Did Koch Industries breach fiduciary duty by buying Molex Inc. (NASDAQ:MOLX)
Molex Inc. (NASDAQ:MOLX) and Koch Industries concluded a takeover deal worth $7.2 billion, a hefty price for a paper-towel brand to enter the coveted fiber optic interconnection domain. The sale is analyzed to be a premium price as Molex shares saw a 31-percent jump in prices on its two publicly traded shares.
Deal has led to violation of Fiduciary duty investigation
However, the sale has attracted quick reaction and given room for an investigation for fiduciary duty dereliction. Komlossy Law, P.A, has announced that it will investigate the Board of Directors of Molex for violation of state laws as well as failing to shop for higher prices of sale.
Molex Inc. to remain a standalone firm under Koch Industries
Molex Inc. manufactures electronic connectors for gadget companies such as Apple Inc. Koch, a chemical and energy company owned by conservative brothers Charles and David Koch, who reportedly walked away talks for buying ‘Tribune Co. newspaper assets’ earlier last month as it was not a good acquisition, looks to gain entry into the new age electronic connectors market. Koch Industries also owns Brawny paper towels, Lycra and Dixie Cups. Forbes concludes, the Koch Industries with an approximate annual sales figure of $115 billion, is one of the largest privately held US Company, second only to Cargill the beef processing company.

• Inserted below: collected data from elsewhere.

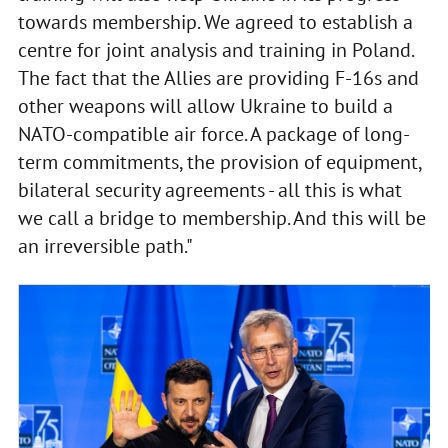
towards membership. We agreed to establish a
centre for joint analysis and training in Poland.
The fact that the Allies are providing F-16s and
other weapons will allow Ukraine to build a
NATO-compatible air force. A package of long-
term commitments, the provision of equipment,
bilateral security agreements - all this is what
we call a bridge to membership. And this will be
an irreversible path."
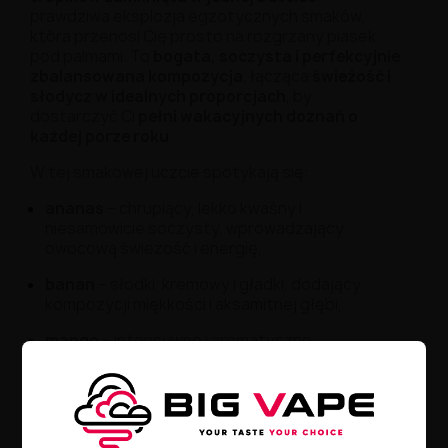
prawdziwa eksplozja egzotycznych smaków,
która przenosi Cię prosto na rozgrzany piasek
pod palmami. To
bogata, soczysta i perfekcyjnie
zbalansowana kompozycja
, łącząca
świeżość i
słodycz w idealnych proporcjach
, by
dostarczyć Ci
pełni wakacyjnych doznań o
każdej porze roku
.
W tej smakowej uczcie spotykają się:
ananas
– chrupiący, lekko kwaśny i
niesamowicie soczysty, wprowadzający
owocową świeżość i energię,
banan
– słodki, kremowy i gładki, dodający
kompozycji miękkości i aksamitnej głębi,
mango
– intensywne i aromatyczne,
zamykające całość egzotycznym akcentem o
lekko żywicznym wykończeniu.
Każde zaciągnięcie to jak łyk tropikalnego
smoothie, serwowanego w cieniu palm podczas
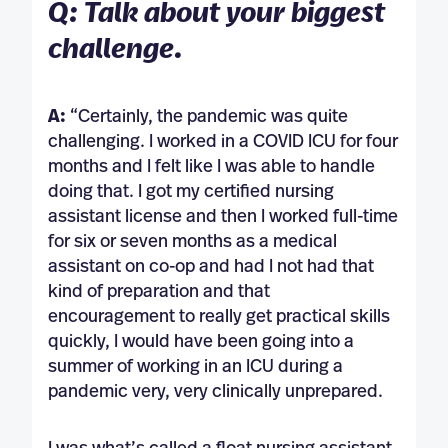
Q: Talk about your biggest
challenge.
A:
“Certainly, the pandemic was quite
challenging. I worked in a COVID ICU for four
months and I felt like I was able to handle
doing that. I got my certified nursing
assistant license and then I worked full-time
for six or seven months as a medical
assistant on co-op and had I not had that
kind of preparation and that
encouragement to really get practical skills
quickly, I would have been going into a
summer of working in an ICU during a
pandemic very, very clinically unprepared.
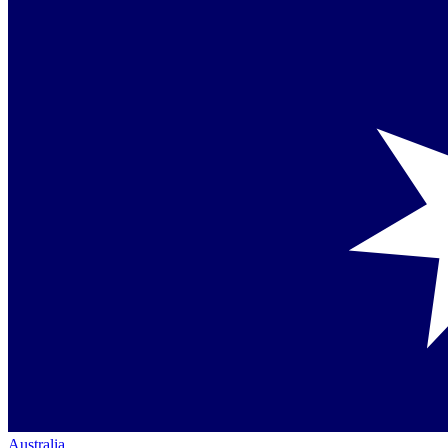
Australia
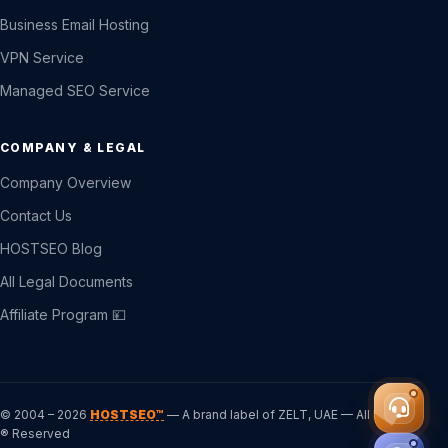
Business Email Hosting
VPN Service
Managed SEO Service
COMPANY & LEGAL
Company Overview
Contact Us
HOSTSEO Blog
All Legal Documents
Affiliate Program 💴
© 2004 – 2026
HOSTSEO™
— A brand label of ZELT, UAE — All Rights
® Reserved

Molex Inc. sale was approved by Class B shareholders, whose approval has been necessary for the sale of the company. A much highlighted part of sale is that, despite the sell-out the management will remain the same at Molex Inc. According to news analysts, Molex has no union affiliations and has structured a good management program that is pro-employees. Therefore, it needs to be seen if despite the ownership change and continuation of current Molex Inc. management the company, employees are short changed. Under current sale conditions, shareholders will earn $38.50 for each share of Molex Inc. they own.